MORNING VIEW: Crosswinds hit metals prices with trade optimism buffeted by poor manufacturing data

The outcome of the Group of 20 (G20) summit in Japan that was held on June 28-29, saw the United States and China agree to resume trade talks, which has boosted optimism for a trade deal.

This has given most non-haven markets a lift, this despite further weakness in manufacturing purchasing managers’ index (PMI) data.

  • China’s Caixin manufacturing PMI dropped to 49.4 from 50.2, Japan’s manufacturing PMI fell to 49.3 from 49.5
  • China’s CSI 300 index was up by 2.88% and Europe’s Euro Stoxx 50 was up by 1.11%
  • Haven demand has fallen with the spot gold price trading at $1,385.59 per oz, down from June 28’s high of $1,424.63 per oz

Base metals

The London Metal Exchange three-month base metals prices were broadly stronger this morning, up by an average of 0.4% as at 8.00am London time. Nickel was the exception with a drop of 0.9% to $12,560 per tonne. Tin and lead were up by 0.3% and copper and aluminium were by 0.9%.

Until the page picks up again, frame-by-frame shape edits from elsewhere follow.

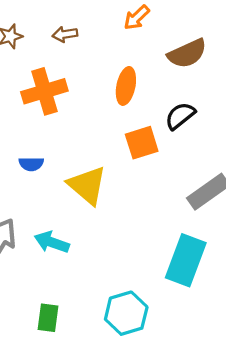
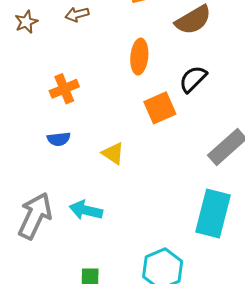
orange cross: (44, 91) -> (64, 89), moved, size x0.7
yellow triangle: (87, 185) -> (113, 153), size x0.6

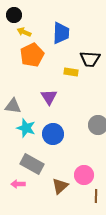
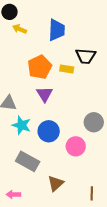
orange pentagon: (32, 55) -> (40, 67), moved
pink circle: (84, 175) -> (76, 146), moved
pink arrow: (18, 184) -> (14, 194), moved

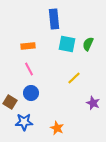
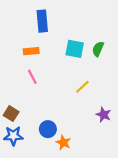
blue rectangle: (54, 19) -> (42, 21), moved
blue circle: (31, 93) -> (48, 129), moved
blue star: (24, 122) -> (13, 136), moved

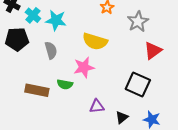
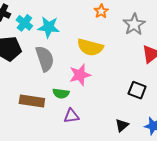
gray semicircle: (51, 50) -> (45, 59), size x1.4
black square: (138, 84) -> (137, 90), size x0.7
purple triangle: (97, 106) -> (71, 116), moved

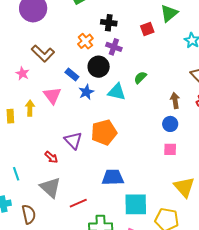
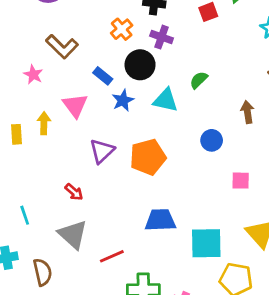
blue circle: (170, 124) -> (212, 140), moved
purple triangle: (73, 141) -> (102, 151), moved, turned 30
cyan square: (136, 204) -> (206, 243), moved

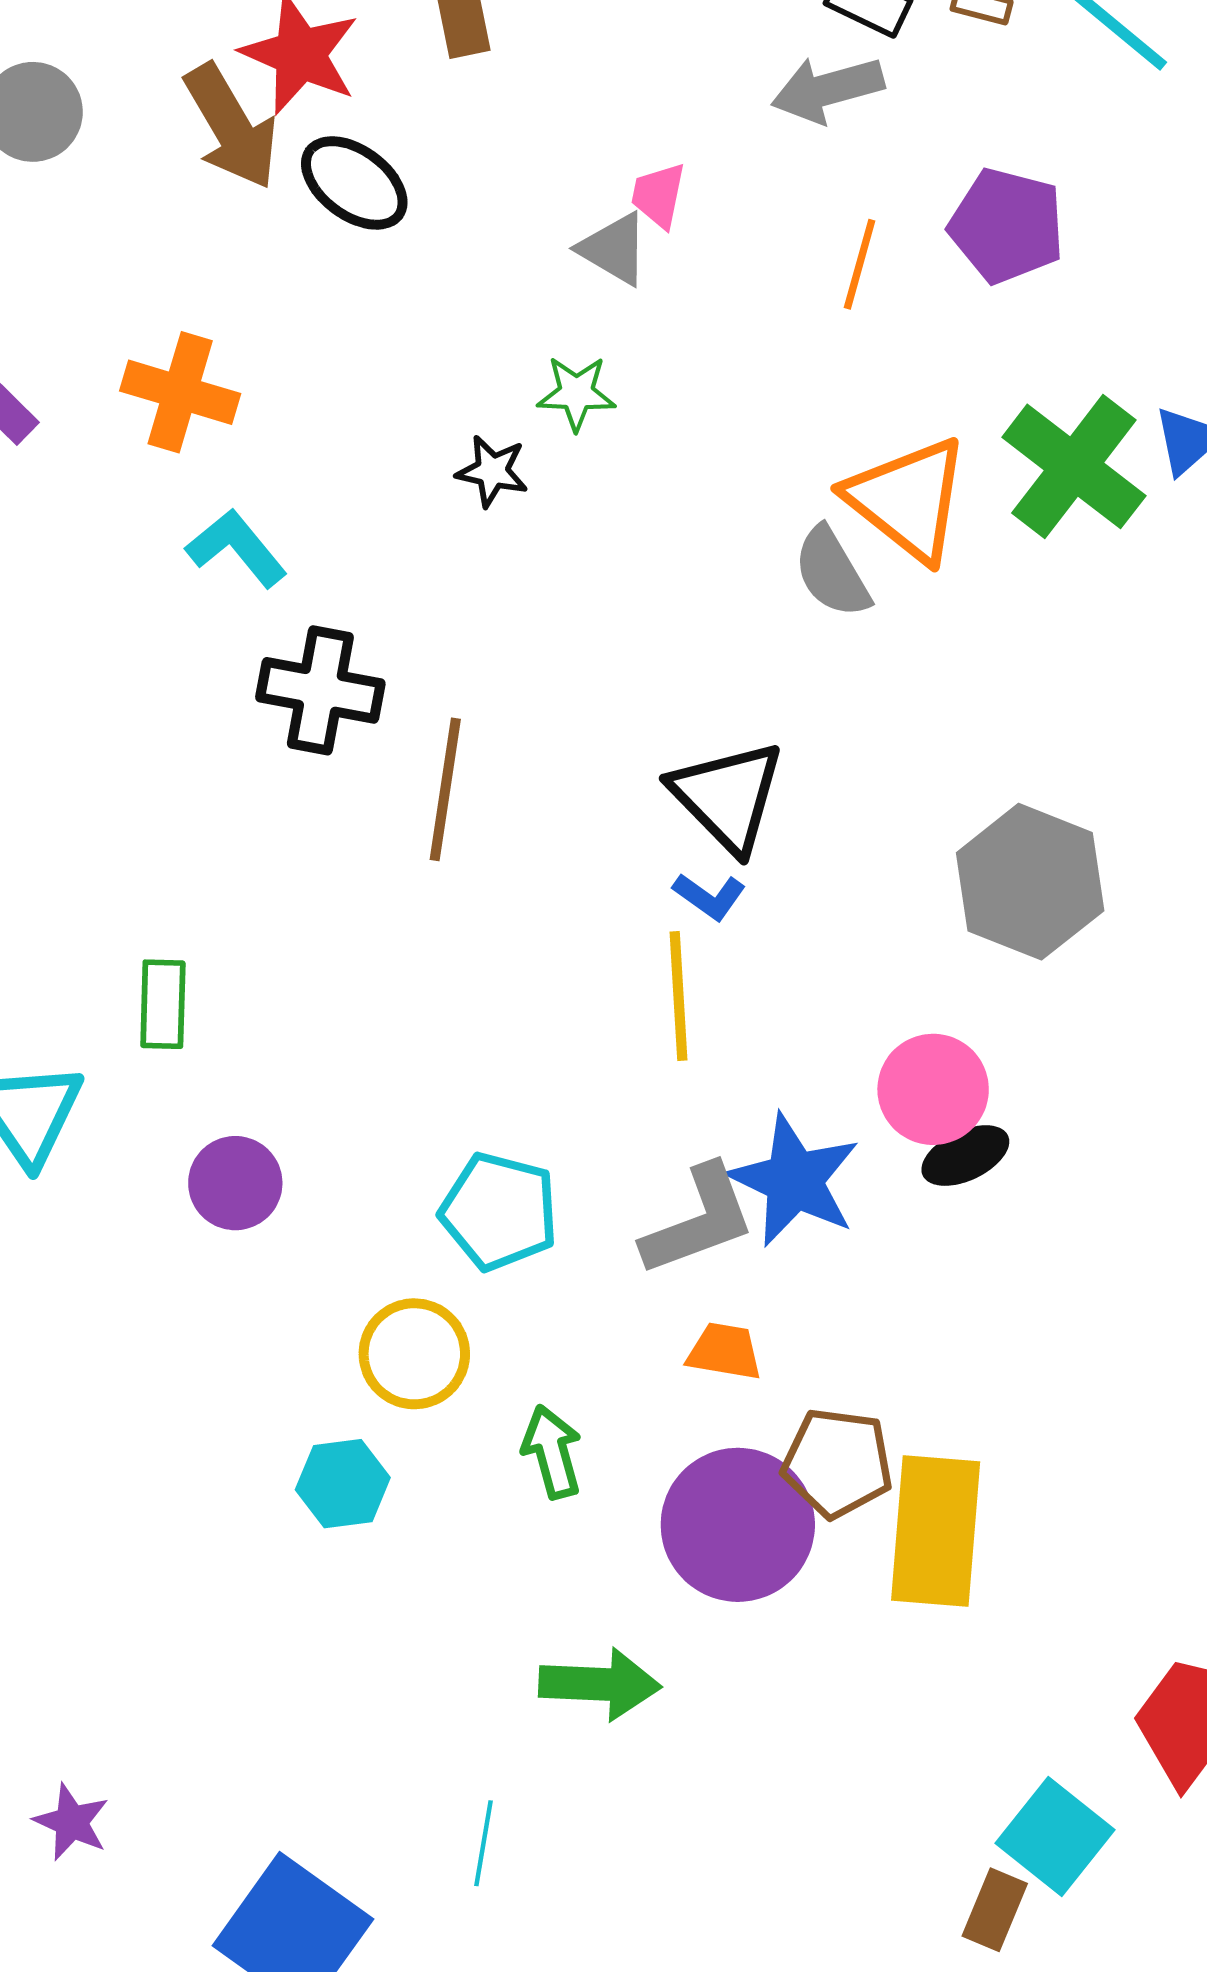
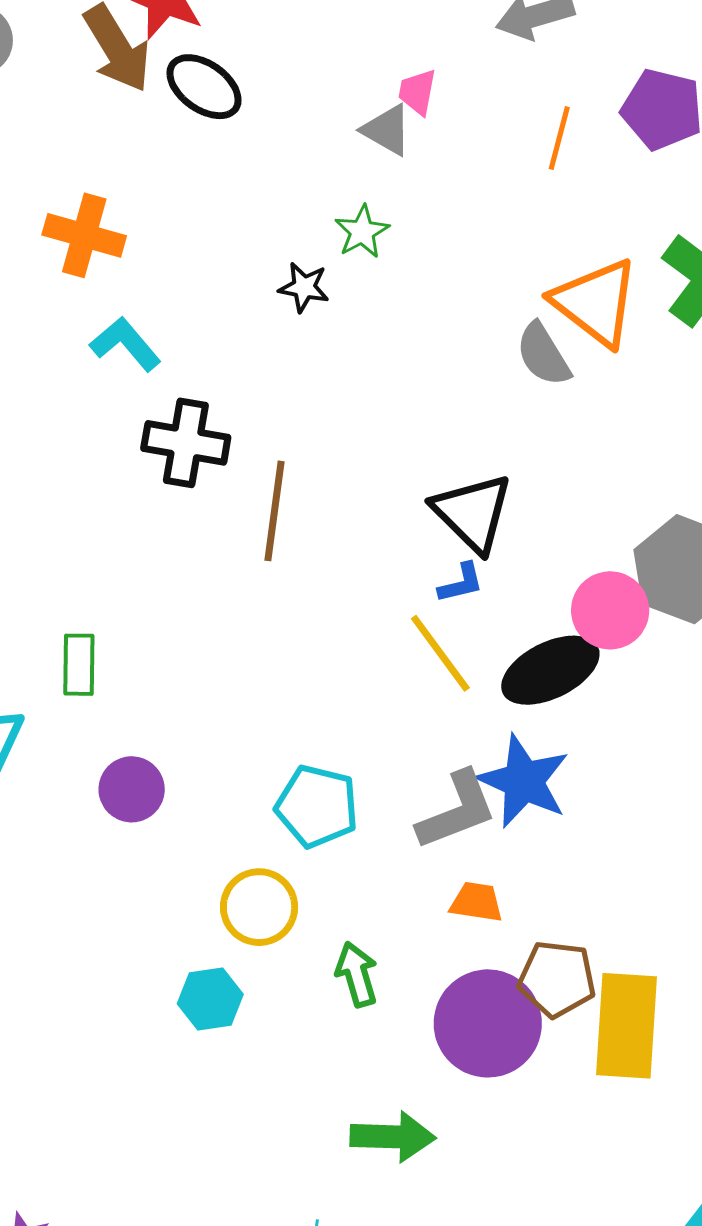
green star: (576, 393) -> (362, 232), turned -30
blue L-shape: (709, 896) -> (461, 583), turned -48
yellow line: (679, 996) -> (440, 653), turned -32
pink circle: (933, 1089) -> (610, 610), moved
black ellipse: (965, 1156) -> (550, 670), moved, size x1.6

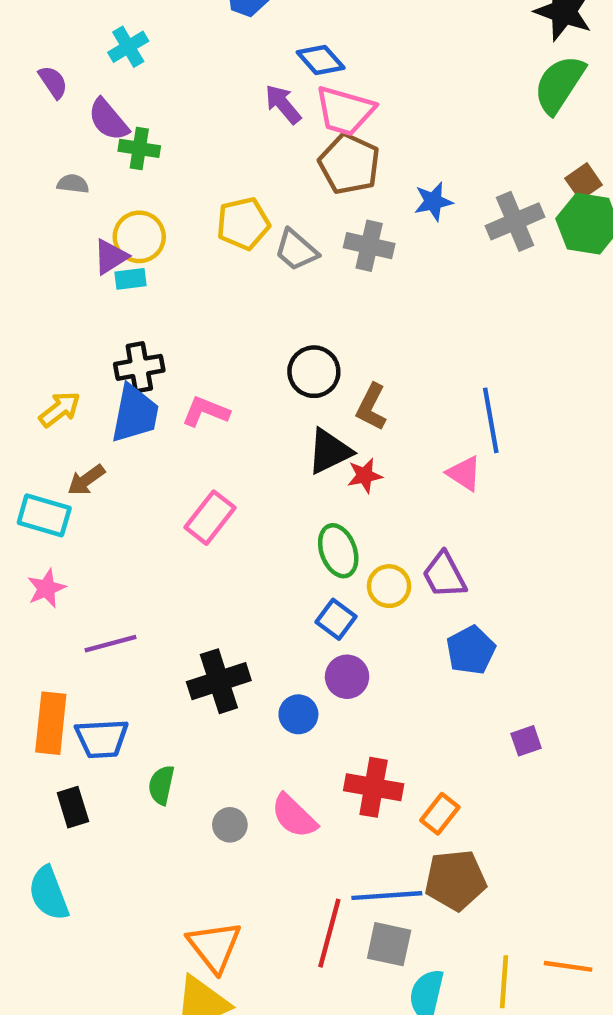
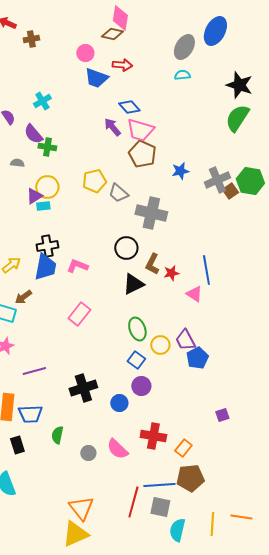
brown square: (584, 182) -> (230, 191), moved
gray cross: (369, 246) -> (151, 213), moved, size x1.4
red star: (365, 476) -> (171, 273), moved
blue pentagon: (471, 650) -> (197, 358), moved

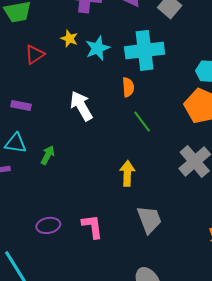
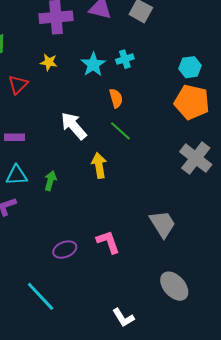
cyan star: (98, 48) -> (93, 64), moved
cyan cross: (145, 50) -> (125, 59), size x0.5
green line: (142, 122) -> (120, 131), moved
yellow arrow: (127, 173) -> (99, 165), moved

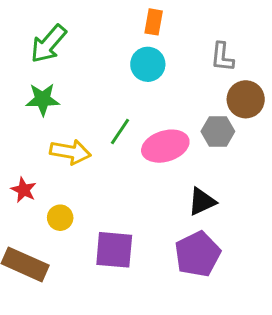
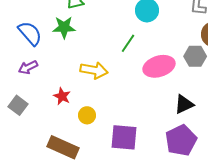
green star: (43, 99) -> (64, 27), moved
green line: (120, 131) -> (128, 43), moved

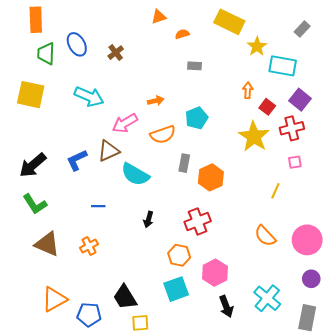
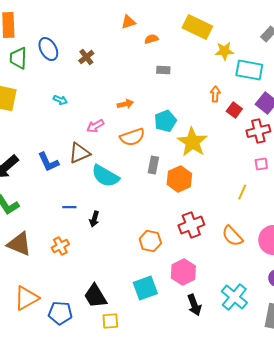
yellow star: (257, 46) -> (224, 51), turned 30
cyan arrow: (89, 97) -> (60, 100), size x0.5
pink arrow: (125, 123) -> (95, 126), size x0.7
yellow star: (254, 136) -> (192, 142), moved
blue L-shape: (77, 160) -> (48, 162), turned -90
black arrow: (148, 219) -> (94, 219), moved
red cross: (198, 221) -> (191, 225), moved
orange hexagon: (179, 255) -> (150, 241), moved

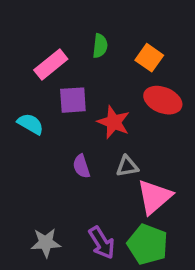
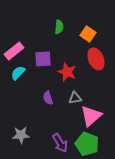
pink rectangle: (51, 64) -> (14, 51), moved
red ellipse: (163, 100) -> (96, 59), turned 45
cyan semicircle: (30, 124) -> (18, 73), turned -77
gray star: (46, 243) -> (21, 135), moved

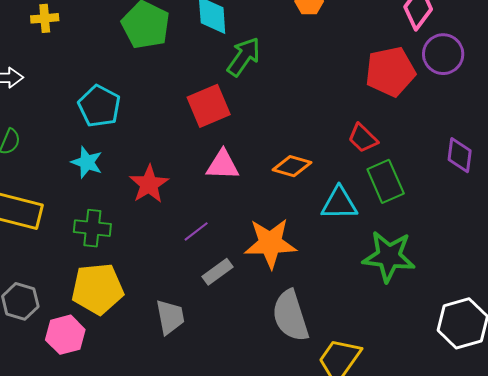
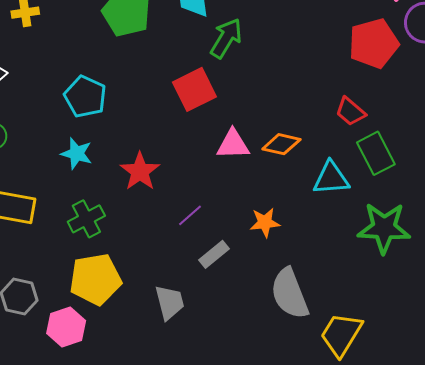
pink triangle: (223, 165) -> (233, 144), moved
green cross: (92, 228) -> (86, 219), turned -30
orange star: (270, 243) -> (265, 222), size x0.6

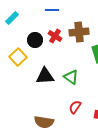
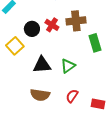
green triangle: (71, 77) -> (68, 66), turned 49
brown semicircle: (44, 122) -> (40, 95), moved

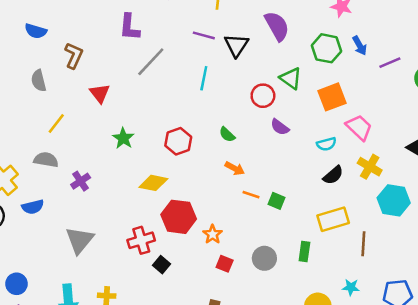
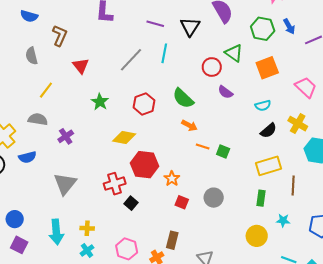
purple line: (204, 35) -> (155, 24), moved
gray line: (151, 62) -> (131, 60), moved
pink trapezoid: (359, 127) -> (306, 87), moved
green semicircle: (227, 135) -> (183, 98), size x1.6
green rectangle: (304, 252) -> (261, 198), moved

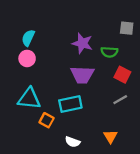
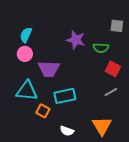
purple trapezoid: (82, 75) -> (49, 69), moved
orange triangle: (110, 136) -> (102, 126), size x1.5

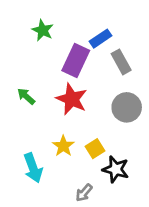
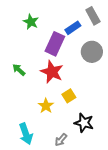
gray rectangle: (121, 62) -> (93, 16), moved
gray circle: (127, 107) -> (92, 52), moved
yellow square: (95, 149) -> (69, 96), moved
cyan arrow: (33, 168) -> (26, 134), moved

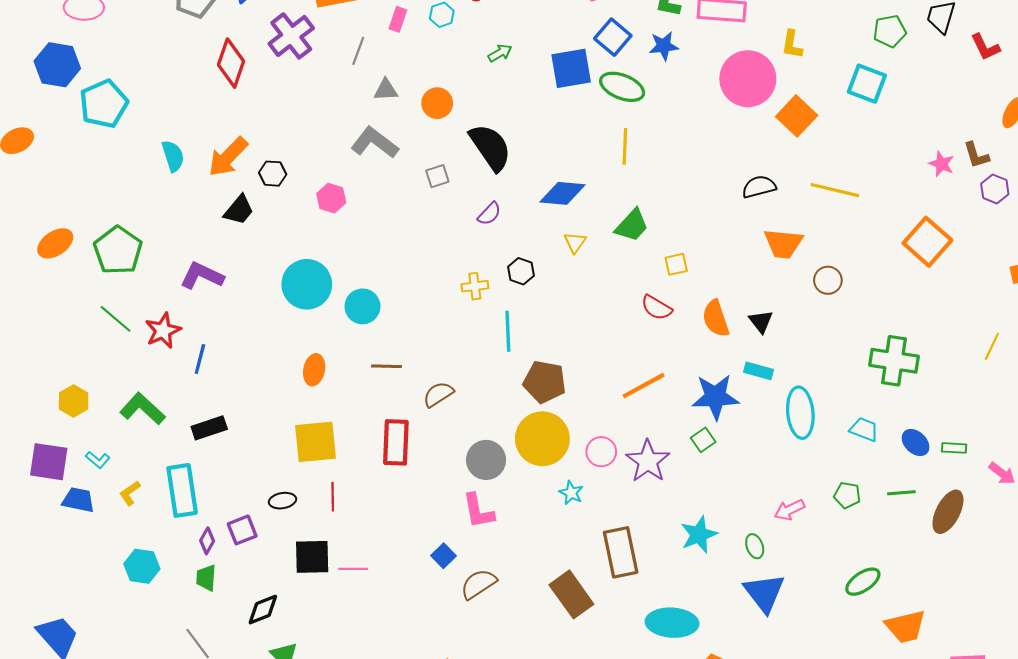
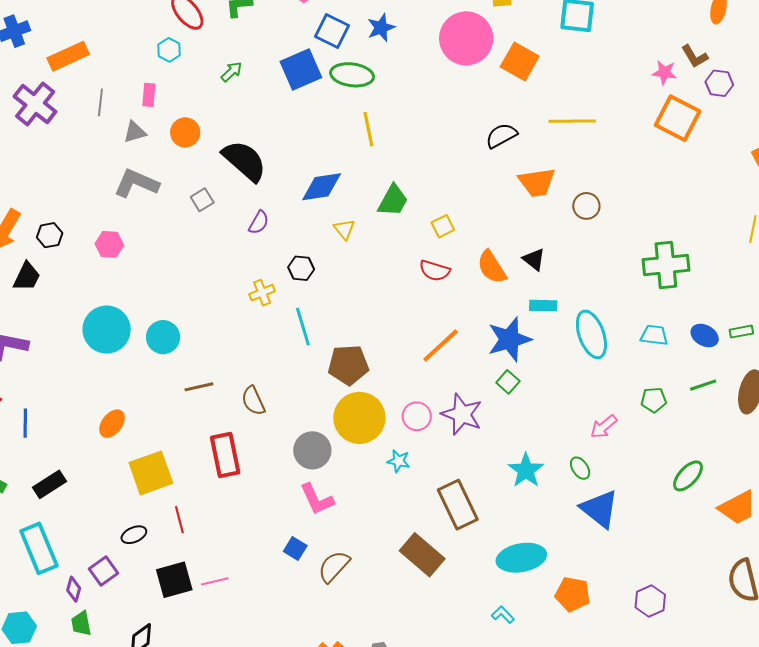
pink rectangle: (398, 19) -> (149, 95), moved
orange square: (927, 242) -> (678, 118), moved
orange ellipse: (314, 370) -> (112, 424), moved, turned 40
brown semicircle: (438, 394) -> (253, 401), turned -68

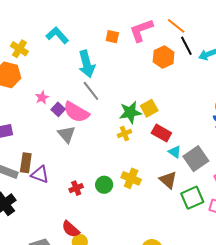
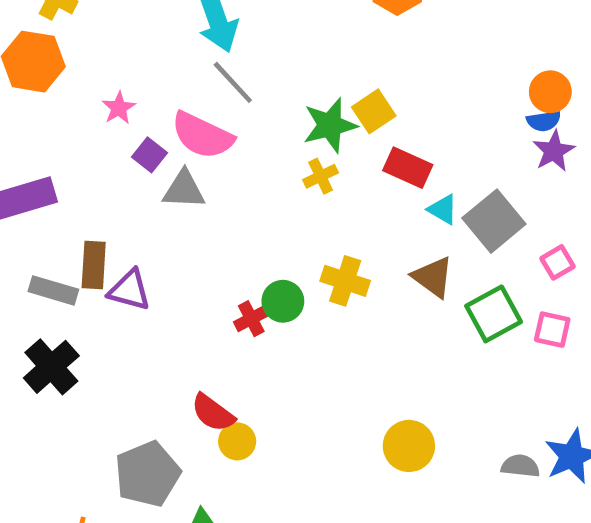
purple square: (58, 109) -> (150, 155), moved
gray triangle: (66, 134) -> (184, 190), turned -42
red cross: (76, 188) -> (251, 319), moved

In China, base metals prices on the Shanghai Futures Exchange were mixed; the August nickel contract led on the downside with a 2% fall, September tin was off by 0.9% and August aluminium was down by 0.6%, while the August lead contract was up by 1.4%, August zinc was unchanged and August copper was up by 0.8% at 47,370 yuan ($6,921) per tonne.

Spot copper prices in Changjiang were up by 0.6% at 47,170-47,290 yuan per tonne and the LME/Shanghai copper arbitrage ratio was weaker at 7.82, down from 7.91 at a similar time on June 28.

Precious metals
Gold and silver have reacted negatively to the resumption of US-China trade talks; spot gold prices at $1,385.59 per oz, are now down 3.7% from the recent peak at $1,438.80 from June 25. Silver prices are down by 0.5% at $15.205 per oz and the gold/silver ratio has dropped to 91 from June 28’s peak of 92.96.

Platinum and palladium are consolidating recent gains and were recently quoted unchanged at $833.40 per oz and $1,537.60 per oz respectively.

The December gold contract on the SHFE was down by 2.8%, while the December silver contract slid by 1.2%.

Wider markets
The spot Brent crude oil price remains well supported and was recently quoted at $66.61 per barrel, compared with $66.12 per barrel at a similar time on June 28.

The yield on benchmark US 10-year treasuries continues to hover above the 2% mark and was recently at 2.0281%, up from 2.0213% at a similar time on June 28. But the German 10-year bund yield still trades in negative territory and was last seen at -0.3254%.

Equities in Asia have been upbeat on Monday, with the ASX, Nikkei and the CSI 300 up by 0.44%, 2.13% and 2.88% respectively. The Hang Seng was closed.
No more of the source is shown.